The latest official inflation figure for February is reportedly 165 000%.
Should the inflationary pressure maintain its recent momentum till year-end, then Zimbabwe’s official inflation will be 2 017 000% by mid year further worsening to 24 672 000% by year-end.
Once inflation reaches such high levels as Zimbabwe’s, it tends to move at an accelerated pace. This is based on current trends – price controls, shortages, money supply and exchange rate disequilibrium. It should be noted that only three months ago, inflation was around 20 000%, now it’s 10 times higher.
Whilst price controls and other strong- arm tactics can temporarily delay the slide, the presence of the black market makes it difficult to contain inflation by simply imposing price controls or threatening business. A major policy shift will be required to get Zimbabwe back on track.
It is difficult to conceive how inflation can be stabilised first, then reduced subsequently, without political settlement. During the election period, every province got some ploughs, tractors, combine harvesters, computers and a whole lot of other goodies as is normal in our motherland ahead of elections.
The policy is: give now and pay later. So the full price of such unbudgeted expenditure will have to be factored into future inflation, since the money printing machines worked overtime ahead of elections.
The inflation rate is, therefore, expected to worsen before it can be tamed.
This could get worse should there be a run-off election, since more money will be printed to fund that campaign as well. The above inflation forecasts could turn out to be very conservative.
Price controls as an inflation busting measure have created a new problem – that of having driven up activities in the informal market. Zimbabwe’s formal sector has been shrinking at an alarming rate since everything is now available on the black market or underground.
This trend has disastrous consequences for the fiscus.
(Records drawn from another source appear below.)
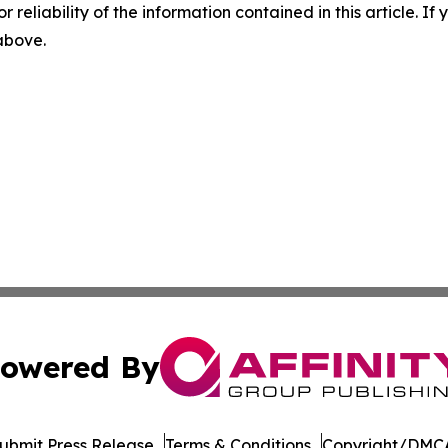
r reliability of the information contained in this article. I
 above.
owered By
ubmit Press Release
Terms & Conditions
Copyright/DMCA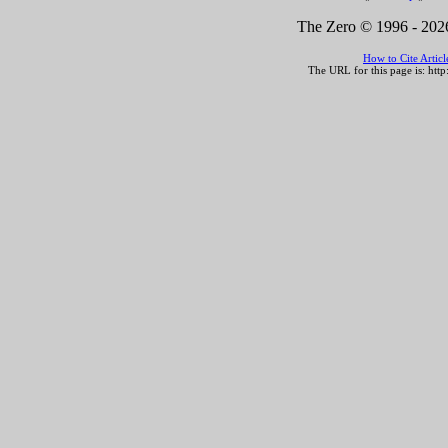
The Zero © 1996 -
2026
How to Cite Artic
The URL for this page is:
http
Black market activities are difficult if not impossible to tax. This means the government loses an important tax base which would have normally been available under normal circumstances.
This represents multiple revenue loss since underground hustlers can’t be taxed: no income tax, no VAT and no sales tax.
Once the tax base starts eroding, it’s almost impossible to re-cast the net effectively to return to optimal revenue collection through taxation.
The tax system is central to the public finance system. This is why governments the world over try to please taxpayers.
But once the nation relies on printing money, the importance of taxpayers and the tax systems is diminished. Any other public finance pattern that’s materially divorced from the tax system is likely to result in a fatal outcome such as unsustainable budget deficit or hyper inflation as in Zimbabwe’s case.
Given that Zimbabwe is at such an important transitional period, it is important that the tax base be widened and strengthened.
This requires deliberate and careful planning as many stakeholders are likely to be suspicious of any attempts to make them accountable in a manor that does not show any clear benefits for them.